34. An Earthly Knight by Janet Elizabeth McNaughton
A story based on Tam Lin, set in southern Scotland a generation or so past the Norman invasion, with elements of several other well known ballads mixed in.
Eh. Meh.
Back when I was actively involved in maintaining my website, rather than just paying the bills for it and letting it molder from benign neglect, I read as much of the Tam Lin fiction I could find online. Fanfics and original fics and the like. This was longer than most of those, but not really all that different. It wasn't bad, it just wasn't all that good, either. There were interesting bits, a number of storylines running at once, and there were clumsy shoehorning in of lines that didn't quite work. Despite the historical setting, the characters felt distinctly modern, so it never quite gelled for me.
My major complaint is that the author couldn't quite decide if this was supposed to be a kid's book. It felt that way to me for most of the reading, so when Janet and Tam Lin done did the sexing, I was frankly a bit surprised, as I'd assumed this book was going to take the route of skipping the pregnancy storyline. The rest of the book needed to be a good deal more mature or that scene panned away instead.
Anyway, I read it. I didn't hate it, but it didn't do anything for me either.
35. Catching Fire (The Second Book of the Hunger Games) by Suzanne Collins
(
First Book: The Hunger Games)
WHY ARE YOU NOT READING THIS SERIES IF YOU HAVEN'T ALREADY?

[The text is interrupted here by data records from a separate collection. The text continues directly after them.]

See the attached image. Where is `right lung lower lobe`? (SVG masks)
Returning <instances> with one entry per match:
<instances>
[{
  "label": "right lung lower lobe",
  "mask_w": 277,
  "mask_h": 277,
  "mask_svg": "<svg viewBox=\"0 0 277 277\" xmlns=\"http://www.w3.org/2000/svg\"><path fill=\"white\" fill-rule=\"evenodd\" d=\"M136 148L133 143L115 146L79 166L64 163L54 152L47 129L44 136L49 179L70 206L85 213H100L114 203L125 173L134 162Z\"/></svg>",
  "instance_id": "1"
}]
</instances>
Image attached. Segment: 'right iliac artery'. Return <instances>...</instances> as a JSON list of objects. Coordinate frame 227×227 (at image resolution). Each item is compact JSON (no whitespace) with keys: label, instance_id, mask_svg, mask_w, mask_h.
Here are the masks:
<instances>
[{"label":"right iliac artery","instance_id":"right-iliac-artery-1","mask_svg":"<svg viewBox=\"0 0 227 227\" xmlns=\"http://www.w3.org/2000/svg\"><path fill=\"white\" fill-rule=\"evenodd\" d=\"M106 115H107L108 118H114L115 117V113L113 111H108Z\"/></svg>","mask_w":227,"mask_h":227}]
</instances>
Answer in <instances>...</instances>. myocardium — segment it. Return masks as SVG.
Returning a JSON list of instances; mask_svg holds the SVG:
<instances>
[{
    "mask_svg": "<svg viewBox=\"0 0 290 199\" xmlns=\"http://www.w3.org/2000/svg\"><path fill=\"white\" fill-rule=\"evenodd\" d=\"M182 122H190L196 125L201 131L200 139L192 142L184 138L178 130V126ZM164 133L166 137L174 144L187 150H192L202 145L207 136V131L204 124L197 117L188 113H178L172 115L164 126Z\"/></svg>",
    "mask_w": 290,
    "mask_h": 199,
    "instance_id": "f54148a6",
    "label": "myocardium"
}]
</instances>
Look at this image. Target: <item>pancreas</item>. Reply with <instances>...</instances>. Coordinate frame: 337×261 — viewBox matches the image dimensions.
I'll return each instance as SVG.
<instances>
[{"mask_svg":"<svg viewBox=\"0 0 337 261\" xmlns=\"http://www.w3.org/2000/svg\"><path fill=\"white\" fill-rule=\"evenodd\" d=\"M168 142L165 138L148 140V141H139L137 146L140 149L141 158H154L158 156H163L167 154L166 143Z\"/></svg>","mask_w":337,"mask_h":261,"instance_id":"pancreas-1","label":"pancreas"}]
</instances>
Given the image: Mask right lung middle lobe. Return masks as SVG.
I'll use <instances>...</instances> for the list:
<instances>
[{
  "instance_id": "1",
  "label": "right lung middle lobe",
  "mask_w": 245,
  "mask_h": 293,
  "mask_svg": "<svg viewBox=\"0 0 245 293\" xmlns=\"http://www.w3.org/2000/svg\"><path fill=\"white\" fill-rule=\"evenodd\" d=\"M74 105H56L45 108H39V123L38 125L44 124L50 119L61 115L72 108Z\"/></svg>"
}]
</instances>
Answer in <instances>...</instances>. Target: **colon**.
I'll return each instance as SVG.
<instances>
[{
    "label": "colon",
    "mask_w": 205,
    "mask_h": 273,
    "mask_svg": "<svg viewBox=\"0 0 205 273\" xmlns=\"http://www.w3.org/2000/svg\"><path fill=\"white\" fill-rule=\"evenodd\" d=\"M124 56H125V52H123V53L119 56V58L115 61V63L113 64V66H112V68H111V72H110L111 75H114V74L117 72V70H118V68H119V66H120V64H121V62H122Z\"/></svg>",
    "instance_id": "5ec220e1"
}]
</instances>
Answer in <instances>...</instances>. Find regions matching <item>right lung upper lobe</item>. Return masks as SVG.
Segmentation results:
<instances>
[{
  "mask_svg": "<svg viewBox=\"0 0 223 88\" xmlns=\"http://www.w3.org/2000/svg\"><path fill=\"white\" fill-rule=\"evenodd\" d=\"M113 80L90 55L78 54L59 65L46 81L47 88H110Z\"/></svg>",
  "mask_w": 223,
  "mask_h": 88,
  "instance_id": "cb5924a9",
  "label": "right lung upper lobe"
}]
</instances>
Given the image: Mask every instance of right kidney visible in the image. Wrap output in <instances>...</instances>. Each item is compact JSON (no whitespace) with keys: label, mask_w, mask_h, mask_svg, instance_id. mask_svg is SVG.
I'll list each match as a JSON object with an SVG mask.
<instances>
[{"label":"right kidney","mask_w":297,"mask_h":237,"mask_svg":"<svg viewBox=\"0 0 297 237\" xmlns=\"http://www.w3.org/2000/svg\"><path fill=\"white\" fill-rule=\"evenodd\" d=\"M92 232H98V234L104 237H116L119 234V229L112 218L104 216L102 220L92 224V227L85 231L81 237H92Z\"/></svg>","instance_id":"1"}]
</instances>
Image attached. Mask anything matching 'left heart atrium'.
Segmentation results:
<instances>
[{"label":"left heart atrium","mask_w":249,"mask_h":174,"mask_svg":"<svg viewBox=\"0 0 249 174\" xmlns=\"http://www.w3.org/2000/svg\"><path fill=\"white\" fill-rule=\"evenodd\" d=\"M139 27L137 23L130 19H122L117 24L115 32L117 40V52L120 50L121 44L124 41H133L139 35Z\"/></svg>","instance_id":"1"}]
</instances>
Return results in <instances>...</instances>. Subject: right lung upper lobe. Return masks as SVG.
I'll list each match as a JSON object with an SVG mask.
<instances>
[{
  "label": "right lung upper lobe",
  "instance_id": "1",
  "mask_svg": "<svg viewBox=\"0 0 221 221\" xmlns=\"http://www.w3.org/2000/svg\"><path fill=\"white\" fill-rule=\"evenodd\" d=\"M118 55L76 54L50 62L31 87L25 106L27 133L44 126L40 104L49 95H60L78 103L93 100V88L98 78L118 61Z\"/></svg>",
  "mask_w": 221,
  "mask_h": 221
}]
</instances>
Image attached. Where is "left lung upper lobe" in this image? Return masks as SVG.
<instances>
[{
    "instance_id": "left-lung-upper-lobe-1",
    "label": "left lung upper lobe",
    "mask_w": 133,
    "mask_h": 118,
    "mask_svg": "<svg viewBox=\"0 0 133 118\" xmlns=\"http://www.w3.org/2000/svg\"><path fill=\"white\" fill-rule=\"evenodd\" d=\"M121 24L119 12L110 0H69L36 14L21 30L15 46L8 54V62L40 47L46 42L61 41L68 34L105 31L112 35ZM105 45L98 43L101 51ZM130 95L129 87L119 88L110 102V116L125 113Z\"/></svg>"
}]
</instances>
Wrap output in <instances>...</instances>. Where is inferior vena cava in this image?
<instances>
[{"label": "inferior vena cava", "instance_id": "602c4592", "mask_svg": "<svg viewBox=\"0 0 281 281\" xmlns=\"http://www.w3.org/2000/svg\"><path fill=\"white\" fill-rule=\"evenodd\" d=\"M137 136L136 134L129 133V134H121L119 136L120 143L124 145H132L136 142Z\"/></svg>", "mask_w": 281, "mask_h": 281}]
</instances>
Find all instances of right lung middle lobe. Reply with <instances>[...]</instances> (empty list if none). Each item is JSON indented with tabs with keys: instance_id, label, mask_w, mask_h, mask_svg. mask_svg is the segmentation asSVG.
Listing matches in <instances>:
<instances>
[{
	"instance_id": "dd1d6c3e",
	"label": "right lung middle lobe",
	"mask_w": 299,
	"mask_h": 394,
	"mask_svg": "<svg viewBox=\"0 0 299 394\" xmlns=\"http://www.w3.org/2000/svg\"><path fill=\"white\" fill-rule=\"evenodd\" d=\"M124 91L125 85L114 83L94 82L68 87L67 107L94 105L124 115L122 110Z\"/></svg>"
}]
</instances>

This was good. This was beyond good. This was a book that I stayed up late to read on several nights, and that I had to keep putting down because the author did something so horrible and right that I had to get up and go do something else before I could stand to turn the page to see what happened next. I found myself saying things like "No no no don't you dare don'tyoudare don'tyoudare DO THAT".
Spoilers: she totally fucking did.
It is amazing to be in the hands of an author who writes very well, has no mercy, and is determined to show you the truth of the world she's created and how it reflects on our own.

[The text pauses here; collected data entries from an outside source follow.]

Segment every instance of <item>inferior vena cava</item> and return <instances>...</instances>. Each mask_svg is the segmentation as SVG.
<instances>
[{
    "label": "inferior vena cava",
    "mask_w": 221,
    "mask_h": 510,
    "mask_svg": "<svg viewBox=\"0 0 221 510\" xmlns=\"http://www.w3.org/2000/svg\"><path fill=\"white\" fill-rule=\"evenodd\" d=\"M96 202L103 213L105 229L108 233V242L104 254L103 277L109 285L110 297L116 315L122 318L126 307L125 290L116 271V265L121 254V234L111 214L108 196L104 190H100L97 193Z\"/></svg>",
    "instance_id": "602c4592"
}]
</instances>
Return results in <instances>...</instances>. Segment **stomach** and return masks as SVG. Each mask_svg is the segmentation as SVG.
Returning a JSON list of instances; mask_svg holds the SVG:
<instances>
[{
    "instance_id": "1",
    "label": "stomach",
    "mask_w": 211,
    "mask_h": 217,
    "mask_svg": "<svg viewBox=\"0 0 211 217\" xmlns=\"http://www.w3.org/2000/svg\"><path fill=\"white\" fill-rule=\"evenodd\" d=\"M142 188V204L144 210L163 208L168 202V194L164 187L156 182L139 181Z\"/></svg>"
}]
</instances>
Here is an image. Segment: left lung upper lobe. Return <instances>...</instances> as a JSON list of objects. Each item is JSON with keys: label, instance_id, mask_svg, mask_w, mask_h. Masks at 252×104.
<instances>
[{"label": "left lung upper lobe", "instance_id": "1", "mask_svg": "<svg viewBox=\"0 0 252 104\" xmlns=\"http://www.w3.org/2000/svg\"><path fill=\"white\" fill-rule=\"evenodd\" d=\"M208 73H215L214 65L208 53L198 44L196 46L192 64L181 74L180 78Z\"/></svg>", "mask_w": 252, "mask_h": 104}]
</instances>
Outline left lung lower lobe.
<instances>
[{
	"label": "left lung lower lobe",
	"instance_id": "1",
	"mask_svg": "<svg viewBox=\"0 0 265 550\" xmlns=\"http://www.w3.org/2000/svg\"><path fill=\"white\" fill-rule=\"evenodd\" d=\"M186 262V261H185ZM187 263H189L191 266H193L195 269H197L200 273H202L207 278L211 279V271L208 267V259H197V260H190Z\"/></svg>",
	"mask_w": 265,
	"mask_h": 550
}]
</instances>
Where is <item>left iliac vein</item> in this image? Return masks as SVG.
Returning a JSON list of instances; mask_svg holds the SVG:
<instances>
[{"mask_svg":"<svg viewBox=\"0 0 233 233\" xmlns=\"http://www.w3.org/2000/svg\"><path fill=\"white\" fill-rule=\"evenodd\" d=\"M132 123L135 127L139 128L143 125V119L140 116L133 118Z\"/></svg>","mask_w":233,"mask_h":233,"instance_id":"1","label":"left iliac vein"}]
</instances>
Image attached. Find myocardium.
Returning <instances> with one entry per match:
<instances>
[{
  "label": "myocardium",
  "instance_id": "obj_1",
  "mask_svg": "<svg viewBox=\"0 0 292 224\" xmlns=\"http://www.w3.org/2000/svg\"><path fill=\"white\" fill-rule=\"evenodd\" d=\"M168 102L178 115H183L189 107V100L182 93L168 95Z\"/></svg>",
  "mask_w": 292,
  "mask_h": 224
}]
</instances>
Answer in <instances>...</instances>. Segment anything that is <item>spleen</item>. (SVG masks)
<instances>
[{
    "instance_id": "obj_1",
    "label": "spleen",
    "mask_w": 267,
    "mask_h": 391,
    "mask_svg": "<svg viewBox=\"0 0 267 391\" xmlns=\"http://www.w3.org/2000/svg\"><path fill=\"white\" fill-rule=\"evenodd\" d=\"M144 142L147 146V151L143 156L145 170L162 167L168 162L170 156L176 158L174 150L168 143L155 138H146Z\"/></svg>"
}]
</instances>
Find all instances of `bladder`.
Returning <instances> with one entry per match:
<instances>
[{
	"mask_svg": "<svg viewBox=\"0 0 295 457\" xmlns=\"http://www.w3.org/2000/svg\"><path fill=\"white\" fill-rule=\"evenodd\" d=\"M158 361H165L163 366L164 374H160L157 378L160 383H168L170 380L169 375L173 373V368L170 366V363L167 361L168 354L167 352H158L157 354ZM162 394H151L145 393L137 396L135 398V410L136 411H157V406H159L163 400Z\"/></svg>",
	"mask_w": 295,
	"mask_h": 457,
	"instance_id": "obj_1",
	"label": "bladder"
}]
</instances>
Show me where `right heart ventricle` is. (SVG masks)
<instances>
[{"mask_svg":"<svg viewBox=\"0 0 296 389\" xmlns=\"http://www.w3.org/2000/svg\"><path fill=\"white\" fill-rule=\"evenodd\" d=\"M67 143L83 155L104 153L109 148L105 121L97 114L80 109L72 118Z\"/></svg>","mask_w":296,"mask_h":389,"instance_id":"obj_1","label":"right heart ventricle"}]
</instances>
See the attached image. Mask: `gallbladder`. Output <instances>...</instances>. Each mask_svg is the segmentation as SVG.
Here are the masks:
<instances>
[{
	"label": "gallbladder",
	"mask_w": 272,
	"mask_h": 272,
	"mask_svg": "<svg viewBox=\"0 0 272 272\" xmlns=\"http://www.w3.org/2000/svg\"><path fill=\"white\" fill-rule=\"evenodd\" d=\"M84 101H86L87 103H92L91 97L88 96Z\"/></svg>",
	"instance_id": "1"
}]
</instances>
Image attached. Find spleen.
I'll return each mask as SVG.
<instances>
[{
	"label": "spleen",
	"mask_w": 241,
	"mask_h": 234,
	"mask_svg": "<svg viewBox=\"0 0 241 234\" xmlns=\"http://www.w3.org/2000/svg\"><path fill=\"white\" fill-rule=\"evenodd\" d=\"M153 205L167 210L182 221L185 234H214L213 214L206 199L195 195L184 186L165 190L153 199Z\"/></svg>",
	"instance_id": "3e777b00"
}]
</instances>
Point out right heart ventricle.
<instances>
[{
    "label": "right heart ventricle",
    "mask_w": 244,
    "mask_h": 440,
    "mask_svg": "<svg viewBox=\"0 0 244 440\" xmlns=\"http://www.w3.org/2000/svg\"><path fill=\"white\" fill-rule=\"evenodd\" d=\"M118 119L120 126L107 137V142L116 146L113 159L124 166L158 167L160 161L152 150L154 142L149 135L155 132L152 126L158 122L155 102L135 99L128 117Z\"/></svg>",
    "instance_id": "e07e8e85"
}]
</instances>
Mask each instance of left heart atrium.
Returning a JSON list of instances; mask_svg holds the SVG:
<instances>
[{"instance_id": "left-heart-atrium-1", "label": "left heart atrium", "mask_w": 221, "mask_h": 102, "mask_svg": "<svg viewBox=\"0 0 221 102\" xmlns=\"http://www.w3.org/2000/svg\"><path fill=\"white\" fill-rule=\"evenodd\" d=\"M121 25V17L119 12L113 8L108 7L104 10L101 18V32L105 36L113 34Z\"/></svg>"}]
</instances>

The horrible twists never felt forced- she builds all of them up from an intricate and complicated world setting, with history and atmosphere that make it all convincing and achingly believable. Horribly believable.
Katniss and Peeta have survived the hunger games, but there's no easy life awaiting them afterwards- their district is still poor, corrupt, and the folks in the capital are unforgiving of the popularity of the 'couple' that showed them up by surviving against the odds and against directives. Things are falling apart in Panem, but with little information and the threat of punishment from all sides, Katniss doesn't have a lot of options on where to turn and what to do. Now she has to find a way of balancing between her personal interest and the public attention, what she knows and what she suspects, and the choices that each person involved in her life must make.

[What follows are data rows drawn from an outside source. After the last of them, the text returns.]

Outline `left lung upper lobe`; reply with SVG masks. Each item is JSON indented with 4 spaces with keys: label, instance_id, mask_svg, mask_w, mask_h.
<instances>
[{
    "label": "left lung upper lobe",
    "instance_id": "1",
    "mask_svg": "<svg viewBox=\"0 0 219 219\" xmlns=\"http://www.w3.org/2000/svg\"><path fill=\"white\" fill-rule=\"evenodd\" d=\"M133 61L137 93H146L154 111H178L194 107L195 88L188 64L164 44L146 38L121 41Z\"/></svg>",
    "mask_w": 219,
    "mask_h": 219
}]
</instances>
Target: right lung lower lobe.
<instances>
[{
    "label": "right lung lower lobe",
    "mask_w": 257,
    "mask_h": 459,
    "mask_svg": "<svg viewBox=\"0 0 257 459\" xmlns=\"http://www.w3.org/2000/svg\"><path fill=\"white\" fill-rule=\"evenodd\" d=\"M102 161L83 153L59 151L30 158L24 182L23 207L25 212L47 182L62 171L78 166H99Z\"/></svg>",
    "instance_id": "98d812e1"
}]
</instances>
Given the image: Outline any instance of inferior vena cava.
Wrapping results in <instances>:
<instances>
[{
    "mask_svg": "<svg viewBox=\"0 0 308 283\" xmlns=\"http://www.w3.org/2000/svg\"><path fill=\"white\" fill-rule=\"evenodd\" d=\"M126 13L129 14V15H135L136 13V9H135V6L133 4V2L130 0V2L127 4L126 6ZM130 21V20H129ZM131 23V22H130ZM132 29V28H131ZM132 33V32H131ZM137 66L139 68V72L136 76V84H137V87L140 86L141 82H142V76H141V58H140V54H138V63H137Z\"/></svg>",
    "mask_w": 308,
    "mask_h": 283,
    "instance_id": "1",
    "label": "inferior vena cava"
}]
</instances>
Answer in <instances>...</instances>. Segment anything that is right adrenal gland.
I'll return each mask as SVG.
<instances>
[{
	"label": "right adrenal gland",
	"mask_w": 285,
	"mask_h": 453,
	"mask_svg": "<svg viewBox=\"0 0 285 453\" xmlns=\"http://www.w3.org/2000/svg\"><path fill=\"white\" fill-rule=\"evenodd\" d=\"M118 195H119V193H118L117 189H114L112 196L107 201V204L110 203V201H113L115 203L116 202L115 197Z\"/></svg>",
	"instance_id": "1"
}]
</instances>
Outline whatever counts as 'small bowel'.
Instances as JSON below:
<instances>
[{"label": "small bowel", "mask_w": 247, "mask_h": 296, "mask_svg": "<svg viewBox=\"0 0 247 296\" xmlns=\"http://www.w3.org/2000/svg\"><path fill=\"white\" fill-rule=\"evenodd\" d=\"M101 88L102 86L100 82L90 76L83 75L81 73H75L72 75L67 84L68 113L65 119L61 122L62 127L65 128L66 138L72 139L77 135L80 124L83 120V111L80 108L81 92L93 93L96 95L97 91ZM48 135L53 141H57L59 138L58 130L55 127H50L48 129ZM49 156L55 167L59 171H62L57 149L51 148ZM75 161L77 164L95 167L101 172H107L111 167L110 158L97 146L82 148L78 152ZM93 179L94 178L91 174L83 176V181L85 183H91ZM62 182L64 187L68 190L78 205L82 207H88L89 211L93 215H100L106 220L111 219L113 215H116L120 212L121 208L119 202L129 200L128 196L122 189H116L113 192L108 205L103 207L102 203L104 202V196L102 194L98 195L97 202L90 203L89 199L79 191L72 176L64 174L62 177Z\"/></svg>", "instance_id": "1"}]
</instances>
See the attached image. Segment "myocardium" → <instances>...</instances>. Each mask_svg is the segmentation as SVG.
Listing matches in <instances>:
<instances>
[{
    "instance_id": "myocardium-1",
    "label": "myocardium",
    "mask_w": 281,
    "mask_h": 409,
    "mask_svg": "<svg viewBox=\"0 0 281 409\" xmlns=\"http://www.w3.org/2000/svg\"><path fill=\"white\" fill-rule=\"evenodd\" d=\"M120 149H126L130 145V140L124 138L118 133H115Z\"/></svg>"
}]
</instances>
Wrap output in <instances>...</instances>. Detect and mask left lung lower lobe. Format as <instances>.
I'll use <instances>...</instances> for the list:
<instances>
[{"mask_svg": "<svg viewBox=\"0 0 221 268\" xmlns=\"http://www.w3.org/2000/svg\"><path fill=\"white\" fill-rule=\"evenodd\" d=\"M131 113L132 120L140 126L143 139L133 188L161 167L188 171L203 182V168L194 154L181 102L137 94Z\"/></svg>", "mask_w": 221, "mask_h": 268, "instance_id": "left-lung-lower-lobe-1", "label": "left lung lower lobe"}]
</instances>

One of the things I love most about this series is Katniss herself- she's tough in very believable and sometimes damaging ways. She's not just the plucky love-crossed female hero, but a great deal more. I love how truly suspicious she is, how her hard experience has made her wary, blind in some directions, foolishly and foolheartedly brave in others. She isn't waiting for anyone to save her, to love her, to see her as special- she's young but she's lived a hard life, and survival has made her wary, looking for angles, guarded, hesitant, and fully capable of weighing her options and re-evaluating her situation. She's also fiercely loyal, moral, and brave under all of that.
I was warned that this book, second in the series, would end on a wrenching cliffhanger. Yeah, she totally fucking did.
Can it be August now? I want Mockingjay.